Fase 4 o degli errori ed abusi
dell’amministrazione del personale:
-
la vittima comincia
a fare assenze per malattia, ciò viene notato dai superiori, che
prenderanno di mira il soggetto fino ad arrivare a sanzioni disciplinari;
-
minaccia incombente sulla vittima, che
peggiorerà i suoi sintomi;
-
assentandosi sempre più dal lavoro e
preparando il percorso del Mobbing.
Fase 5 o fase
dell’aggravamento della salute psicofisica della vittima:
-
il soggetto entra in depressione più grave
per cui sentirà l’esigenza di
consulti specialistici e terapia farmacologia;
-
la diagnosi di “stato ansioso depressivo”
non piace alle aziende, e ciò aggraverà la posizione del mobbizzato;
-
la vittima comincia a sviluppare idee
persecutorie , si convince di non poter più affrontare la situazione
-
si sviluppa una “Disturbo Postraumatico da
Stress” con sentimenti di paura
intensa, di impotenza, di minaccia di morte o all’integrità fisica ; o un
“Disturbo dell’adattamento” con compromissione del funzionamento sociale o
lavorativo;
-
possono manifestarsi anche malattie fisiche:
quali asma bronchiale, ulcera duodenale, vertigini, cefalee, disturbi del
comportamento alimentare e della sfera sessuale; riduzione delle difese
immunitarie con maggior facilita’ ad ammalarsi.
Fase 6
o esclusione dal mondo del lavoro:
-
dimissioni volontarie;
-
licenziamento;
-
ricorso al prepensionamento;
-
esiti traumatici: suicidio, omicidio,
vendetta sul mobber.
In sintesi, Ege, evidenzia tre
fattori nell’insorgenza del Mobbing: ambiente entro il quale avvengono i
soprusi, comportamento del Mobber, comportamento del mobbizzato.

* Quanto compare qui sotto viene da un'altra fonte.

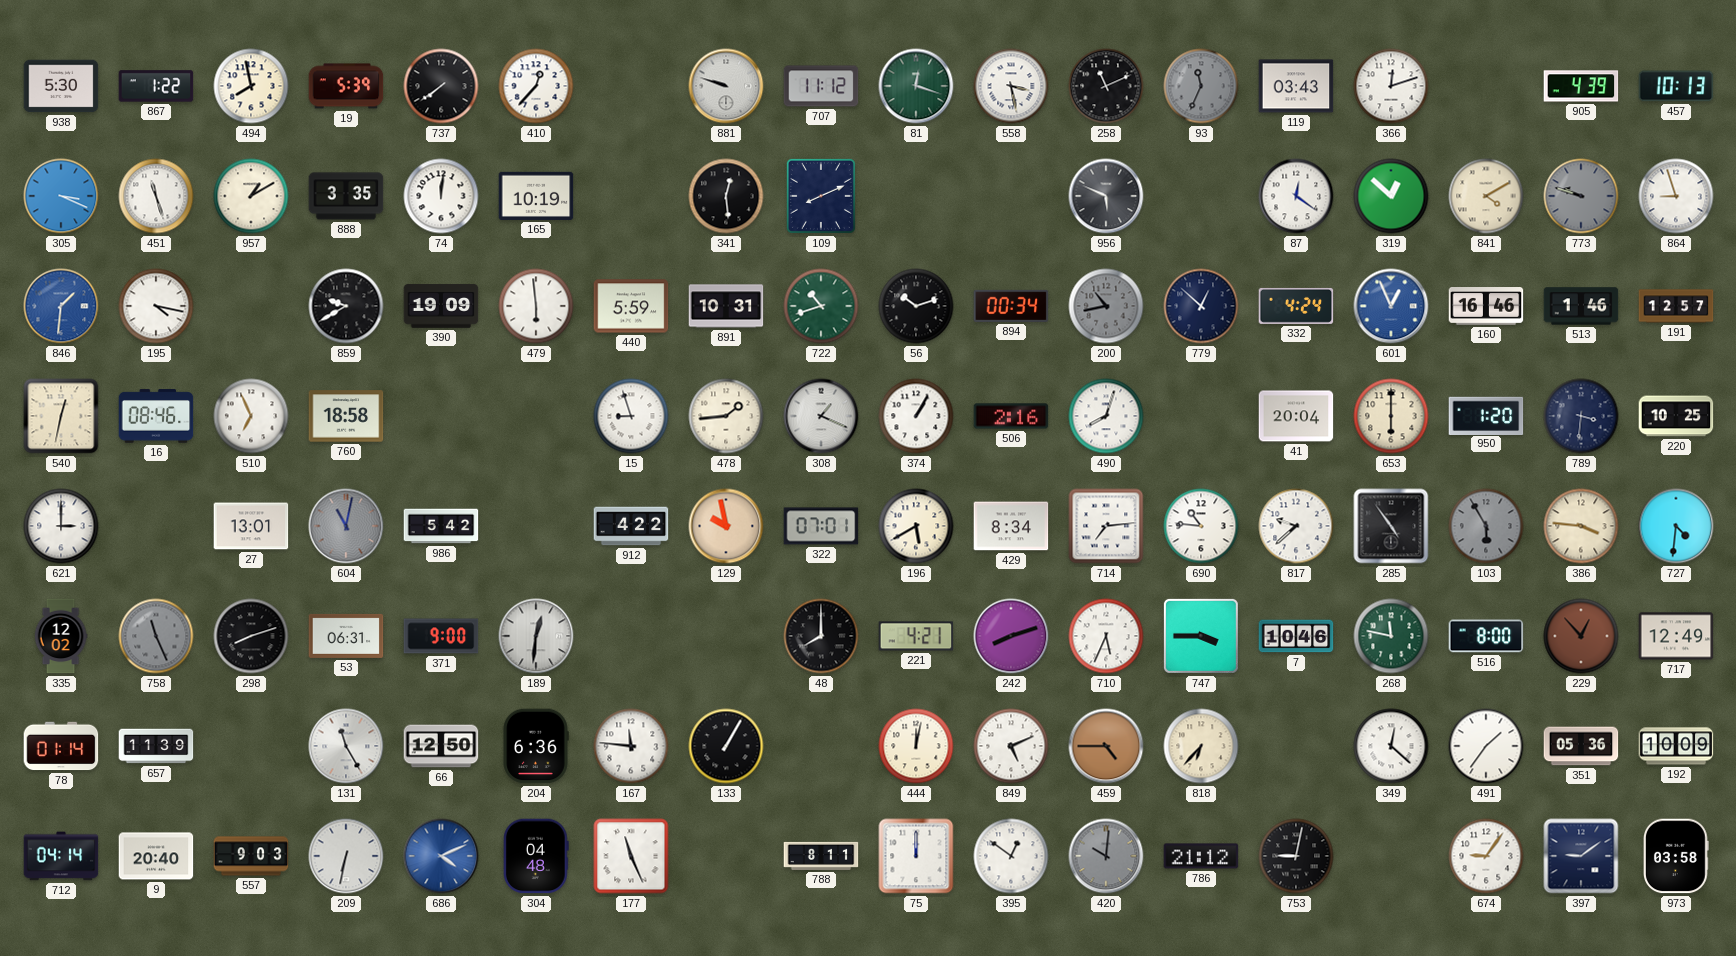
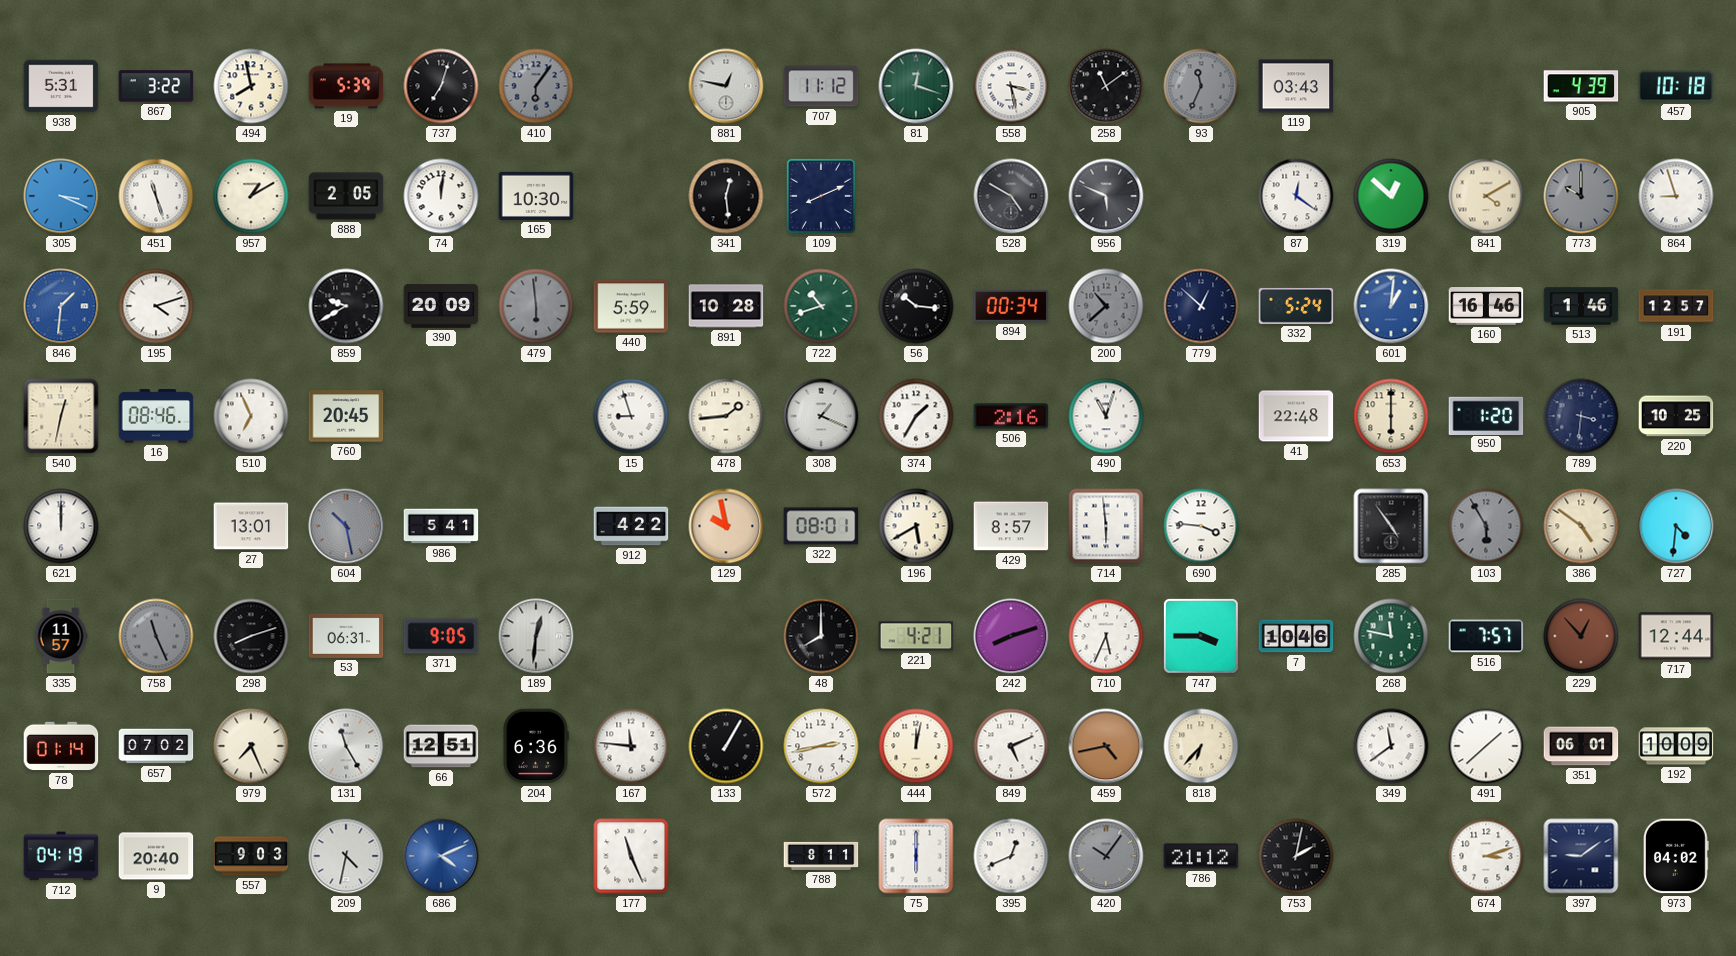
938: 5:30 -> 5:31
867: 1:22 -> 3:22
737: 7:39 -> 7:03
410: 12:37 -> 6:06
410 dial: white -> grey
881: 9:48 -> 12:47
258: 11:11 -> 11:09
366: 12:12 -> none
457: 10:13 -> 10:18
888: 3:35 -> 2:05
165: 10:19 -> 10:30
528: none -> 4:50
773: 9:48 -> 10:00
195: 4:17 -> 4:12
390: 19:09 -> 20:09
479 dial: white -> grey
891: 10:31 -> 10:28
56: 10:12 -> 10:16
200: 10:43 -> 10:38
332: 4:24 -> 5:24
601: 12:56 -> 1:01
760: 18:58 -> 20:45
374: 1:05 -> 1:35
490: 8:03 -> 11:03
41: 20:04 -> 22:48
621: 3:00 -> 12:00
604: 11:02 -> 10:28
986: 5:42 -> 5:41
322: 07:01 -> 08:01
429: 8:34 -> 8:57
714: 7:14 -> 5:59
690: 10:46 -> 3:46
817: 9:38 -> none
386: 3:46 -> 4:51
335: 12:02 -> 11:57
371: 9:00 -> 9:05
516: 8:00 -> 7:57
717: 12:49 -> 12:44
657: 11:39 -> 07:02
979: none -> 7:26
66: 12:50 -> 12:51
572: none -> 2:43
459: 4:45 -> 4:43
349: 12:22 -> 11:39
491: 1:36 -> 1:38
351: 05:36 -> 06:01
712: 04:14 -> 04:19
209: 6:32 -> 4:32
304: 04:48 -> none
75: 12:00 -> 6:00
395: 12:51 -> 12:41
420: 10:01 -> 10:06
753: 9:02 -> 2:02
674: 9:06 -> 3:12
973: 03:58 -> 04:02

In Italia, un altro studioso di Mobbing è un Medico
del Lavoro, il Dr. R. Gilioli,
Direttore del Centro per il Disadattamento Lavorativo della Clinica del
Lavoro “L. Devoto”, di Milano; che ha rappresentato i problemi del Mobbing
nel “Documento di Consenso: “Un nuovo rischio all’attenzione della
Medicina del Lavoro: le molestie morali”(Mobbing). Gilioli e collaboratori in
questo documento definiscono il Mobbing, l’intensità della violenza, il tempo
di esposizione, i tratti di personalità dei soggetti colpiti (bersagli), le
conseguenze sulla salute, le conseguenze sociali, la Diagnosi, il ruolo del
Medico del Lavoro, il ruolo dell’Organo di Vigilanza.
Altri contributi da citare in
letteratura, anche se meno sostanziali, sono quelli della Psicologia Sociale
degli anni 1950/70 (Lemert
1951), (Jones e Davis
1965): Teoria dell’etichettatura e Teoria attributiva, in cui si prospettava
che il processo di persecuzione poteva iniziare in relazione all’etichetta che
si dava alla vittima (guarda quella è un po’ strana, guarda come si comporta,
ecc.), creando un processo a
feedback autoriproducentesi.
Inoltre, lo studio di Walter
del 1993, che rifacendosi a E. Berne, sosteneva che il superiore (genitore)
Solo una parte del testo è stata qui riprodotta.